Lyrically, “Pinkerton” is a shockingly honest look into the mind of a burgeoning rockstar, uncomfortably similar to that of any other Harvard undergrad. While some tracks express oddly patronizing love for Cuomo’s recurring romantic fixation with lines like “I asked you to a Green Day concert / You said you never heard of them / How cool is that? / So I went into your room and read your diary,” others express the newfound innocence of falling in love with “I’m shaking at your touch / I like you way too much / My baby I’m afraid I’m falling for you / I’d do ‘bout anything to get the hell out alive / Or maybe I would rather settle down with you.”
Cuomo repeatedly wrestles a Madonna-whore complex, simultaneously venerating the women with which he becomes infatuated while bemoaning those perceived as chasing his newfound stardom. After each failed encounter, he falls to self-loathing and an even higher reliance on bass guitar (perhaps why bassist Matt Sharp left the band shortly after “Pinkerton’s” release).
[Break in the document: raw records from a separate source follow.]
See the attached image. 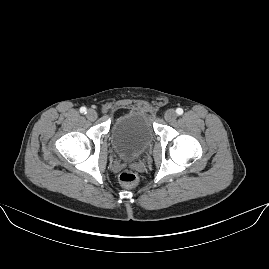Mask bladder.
I'll list each match as a JSON object with an SVG mask.
<instances>
[{"label": "bladder", "instance_id": "bladder-1", "mask_svg": "<svg viewBox=\"0 0 269 269\" xmlns=\"http://www.w3.org/2000/svg\"><path fill=\"white\" fill-rule=\"evenodd\" d=\"M110 137L118 155L137 159L154 140L152 122L142 111H127L114 119Z\"/></svg>", "mask_w": 269, "mask_h": 269}]
</instances>
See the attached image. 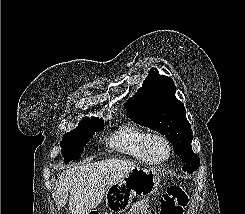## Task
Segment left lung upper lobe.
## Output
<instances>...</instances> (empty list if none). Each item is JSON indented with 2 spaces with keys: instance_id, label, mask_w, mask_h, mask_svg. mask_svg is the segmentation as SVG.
Here are the masks:
<instances>
[{
  "instance_id": "left-lung-upper-lobe-1",
  "label": "left lung upper lobe",
  "mask_w": 245,
  "mask_h": 214,
  "mask_svg": "<svg viewBox=\"0 0 245 214\" xmlns=\"http://www.w3.org/2000/svg\"><path fill=\"white\" fill-rule=\"evenodd\" d=\"M175 92L172 78L152 69L134 98L124 106L133 121L165 135L174 152L185 162L183 170L192 173L200 166V160L192 150L193 136L186 110Z\"/></svg>"
}]
</instances>
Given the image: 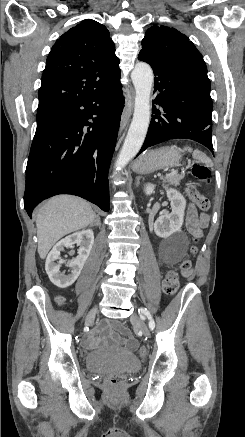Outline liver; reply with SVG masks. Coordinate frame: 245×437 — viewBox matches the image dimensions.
Listing matches in <instances>:
<instances>
[{"label":"liver","instance_id":"6515ba94","mask_svg":"<svg viewBox=\"0 0 245 437\" xmlns=\"http://www.w3.org/2000/svg\"><path fill=\"white\" fill-rule=\"evenodd\" d=\"M95 218L90 204L81 198L61 195L48 200L36 213L40 258L44 259L63 236L86 228Z\"/></svg>","mask_w":245,"mask_h":437}]
</instances>
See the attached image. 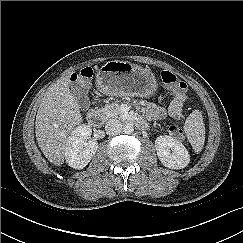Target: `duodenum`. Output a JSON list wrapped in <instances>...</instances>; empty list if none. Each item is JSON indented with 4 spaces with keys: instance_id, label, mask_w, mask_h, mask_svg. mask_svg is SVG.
<instances>
[{
    "instance_id": "410a0bca",
    "label": "duodenum",
    "mask_w": 243,
    "mask_h": 243,
    "mask_svg": "<svg viewBox=\"0 0 243 243\" xmlns=\"http://www.w3.org/2000/svg\"><path fill=\"white\" fill-rule=\"evenodd\" d=\"M133 121L139 126L140 129L144 130L147 128V124L143 119L136 117L133 119ZM87 122H88V124H90L91 126H94V127L101 125L102 116H101L100 111L97 109H91L87 113Z\"/></svg>"
}]
</instances>
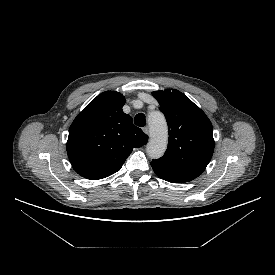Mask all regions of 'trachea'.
Instances as JSON below:
<instances>
[{"label":"trachea","mask_w":275,"mask_h":275,"mask_svg":"<svg viewBox=\"0 0 275 275\" xmlns=\"http://www.w3.org/2000/svg\"><path fill=\"white\" fill-rule=\"evenodd\" d=\"M134 123L139 127H144L146 124L145 115L143 113L137 114L134 118Z\"/></svg>","instance_id":"1"}]
</instances>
“Pinkerton” is spectacular for one specific reason. It is so incredibly and uniquely embarrassing that it would be impossible to write if not 100% genuine. There’s simply no way in the realm of magic or science to compose lyrics like “Across the Sea’s” “I sniff and I lick your envelope / And fall to little pieces every time,” without having viscerally lived that experience. “No Other One’s” “My girl’s a liar / But I’ll stand beside her / She’s all I’ve got / And I don’t wanna be alone” represents either soul-wrenching despair or an equally-eldritch cuckhold fetish.
The album is a pre-9/11 plane crash, but to look away is to deny our own humanity. Cuomo once stated he wished to use “Pinkerton” to explore his dark side. It is an act of Greco-Roman heroism that he returned from that exploration, saw the results and released the album anyway. For that, he deserves commendation.
“Pinkerton” pairs well with car rides, getting ghosted and the Sunday Scaries. Queue it up before Weezer hits the stage for the first time at Kilby Block Party.